Figure 28.4 The three motor unit types (S, FR, and FF) can be defined experimentally by measuring their contractile properties and fatigability. Panels A–C show recordings of muscle force, with insets in A showing recordings of motor neuron action potentials. Note different time and amplitude calibration scales for each of the motor units. (A) Single twitches produced by one action potential of the motor neuron. (B) Maximal force produced by repetitive stimulation of the motor neuron to produce an unfused tetanus. In addition to differences in maximal force, the “sag” property, a dropping off of tension during maintained stimulation, is seen in FR and FF units. (C) Fatigability is demonstrated by a drop in the tension produced by a single twitch after short periods of activation, as noted. Note that S units show little fatigue, whereas FF units fatigue within 30 s.
Reproduced with permission from Burke, Levine, Tsairis, and Zajac (1973).

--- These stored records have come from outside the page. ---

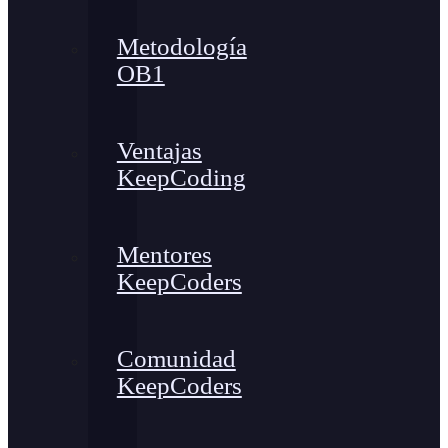
Metodología
OB1
Ventajas
KeepCoding
Mentores
KeepCoders
Comunidad
KeepCoders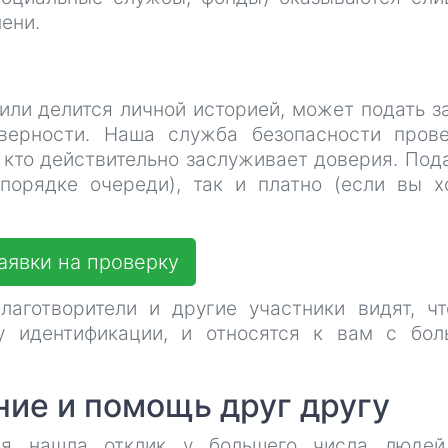
ени.
или делится личной историей, может подать з
верности. Наша служба безопасности пров
 кто действительно заслуживает доверия. Под
порядке очереди), так и платно (если вы х
аявки на проверку
лаготворители и другие участники видят, ч
у идентификации, и относятся к вам с бо
ие и помощь друг другу
ья нашла отклик у большего числа людей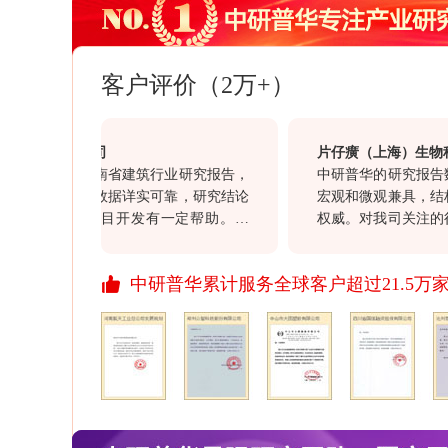
客户评价（2万+）
集团有限公司
片仔癀（上海）生物科技
司购买的海南省建筑行业研究报告，
中研普华的研究报告数据
客观全面，数据详实可靠，研究结论
宏观和微观兼具，结构科
于我司的项目开发有一定帮助。另
权威。对我司关注的行业
司大客户经理赵勇在整个过程中表现
意义，同时对我司的投资
负责的服务态度，也值得点赞。
价值。通过此次合作对于贵
中研普华累计服务全球客户超过21.5万
行业报告质量均满意，祝
资讯信息引领资讯行业的
开拓更多、更丰富的资讯
展、进步！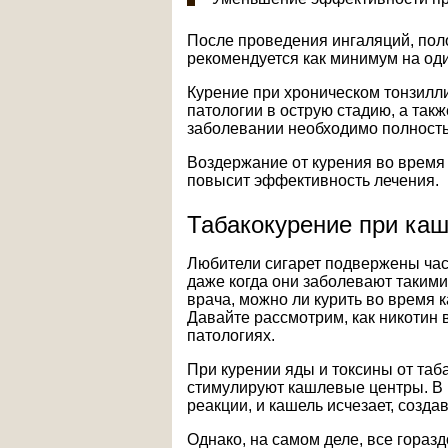
После проведения ингаляций, поло
рекомендуется как минимум на оди
Курение при хроническом тонзилл
патологии в острую стадию, а так
заболевании необходимо полностью
Воздержание от курения во время
повысит эффективность лечения.
Табакокурение при ка
Любители сигарет подвержены час
даже когда они заболевают таким
врача, можно ли курить во время к
Давайте рассмотрим, как никотин 
патологиях.
При курении яды и токсины от таб
стимулируют кашлевые центры. В 
реакции, и кашель исчезает, созд
Однако, на самом деле, все горазд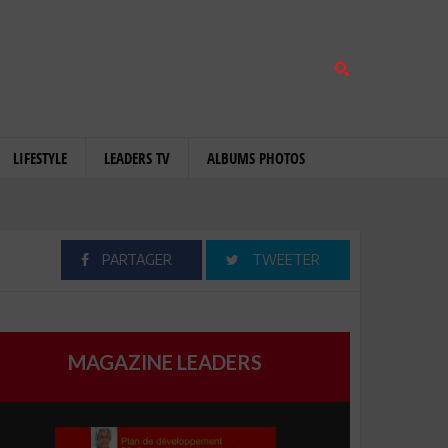
LIFESTYLE
LEADERS TV
ALBUMS PHOTOS
PARTAGER
TWEETER
MAGAZINE LEADERS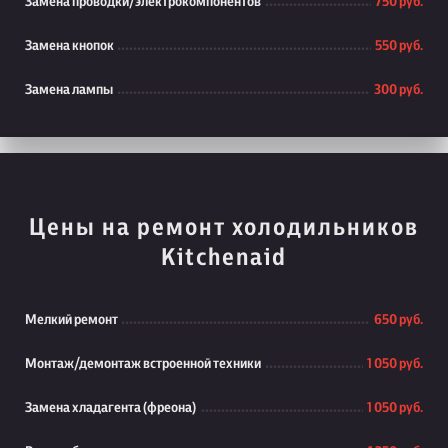
Замена проводки/электрокомпонентов
750 руб.
Замена кнопок
550 руб.
Замена лампы
300 руб.
Цены на ремонт холодильников
Kitchenaid
Мелкий ремонт
650 руб.
Монтаж/демонтаж встроенной техники
1 050 руб.
Замена хладагента (фреона)
1 050 руб.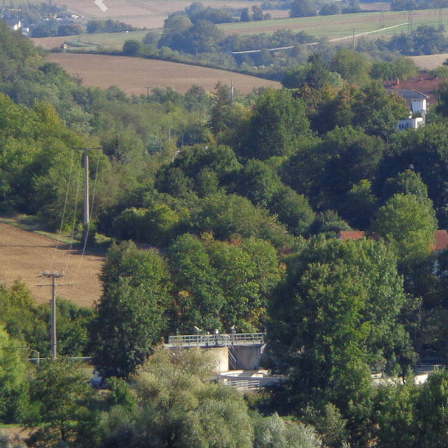
Previous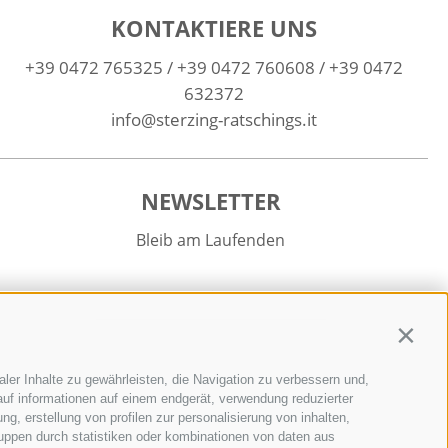
KONTAKTIERE UNS
+39 0472 765325
/
+39 0472 760608
/
+39 0472
632372
info@sterzing-ratschings.it
NEWSLETTER
Bleib am Laufenden
Contin
ler Inhalte zu gewährleisten, die Navigation zu verbessern und,
Newsletter Anmelden
uf informationen auf einem endgerät, verwendung reduzierter
g, erstellung von profilen zur personalisierung von inhalten,
ruppen durch statistiken oder kombinationen von daten aus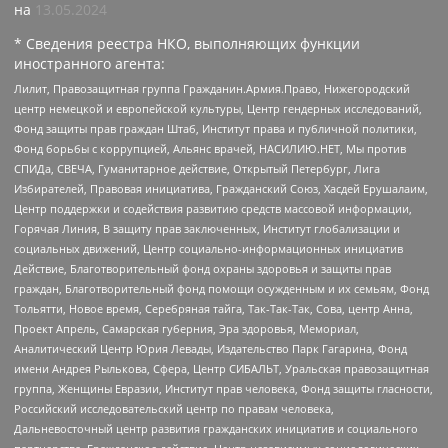
на
13.05.2024
* Сведения реестра НКО, выполняющих функции
иностранного агента:
Лилит, Правозащитная группа Гражданин.Армия.Право, Нижегородский
центр немецкой и европейской культуры, Центр гендерных исследований,
Фонд защиты прав граждан Штаб, Институт права и публичной политики,
Фонд борьбы с коррупцией, Альянс врачей, НАСИЛИЮ.НЕТ, Мы против
СПИДа, СВЕЧА, Гуманитарное действие, Открытый Петербург, Лига
Избирателей, Правовая инициатива, Гражданский Союз, Хасдей Ерушалаим,
Центр поддержки и содействия развитию средств массовой информации,
Горячая Линия, В защиту прав заключенных, Институт глобализации и
социальных движений, Центр социально-информационных инициатив
Действие, Благотворительный фонд охраны здоровья и защиты прав
граждан, Благотворительный фонд помощи осужденным и их семьям, Фонд
Тольятти, Новое время, Серебряная тайга, Так-Так-Так, Сова, центр Анна,
Проект Апрель, Самарская губерния, Эра здоровья, Мемориал,
Аналитический Центр Юрия Левады, Издательство Парк Гагарина, Фонд
имени Андрея Рылькова, Сфера, Центр СИБАЛЬТ, Уральская правозащитная
группа, Женщины Евразии, Институт прав человека, Фонд защиты гласности,
Российский исследовательский центр по правам человека,
Дальневосточный центр развития гражданских инициатив и социального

The physiological properties of the motor neurons and the muscle fibers they innervate are closely matched. Type S motor neurons innervate Type I fibers. Type S motor neurons have small cell bodies and dendritic arbors, allowing them to be depolarized easily. Afterhyperpolarization following each motor neuron spike promotes a steady rate of firing that allows forces produced by successive twitches of the muscle fibers to summate (Fig. 28.4B). With their steady firing rates and resistance to fatigue, Type S motor units are optimal for the sustained firing needed for postural and tonic movements. Each Type S unit individually contributes only a small amount of force to a muscle’s contraction, but typically Type S units make up a large proportion of the motor units innervating a muscle. In contrast, Type F motor neurons have large cell bodies and dendritic arbors, shorter afterhyperpolarizations and somewhat faster firing rates. Type FR motor neurons innervate Type IIA muscle fibers, and Type FF motor neurons innervate Type IIB muscle fibers. Type FR motor units are optimal for fast, powerful movements. Type FF units are mainly used in movements that require brief bursts of muscle strength. Most muscles contain a mixture of motor unit types, intermingled in a mosaic pattern.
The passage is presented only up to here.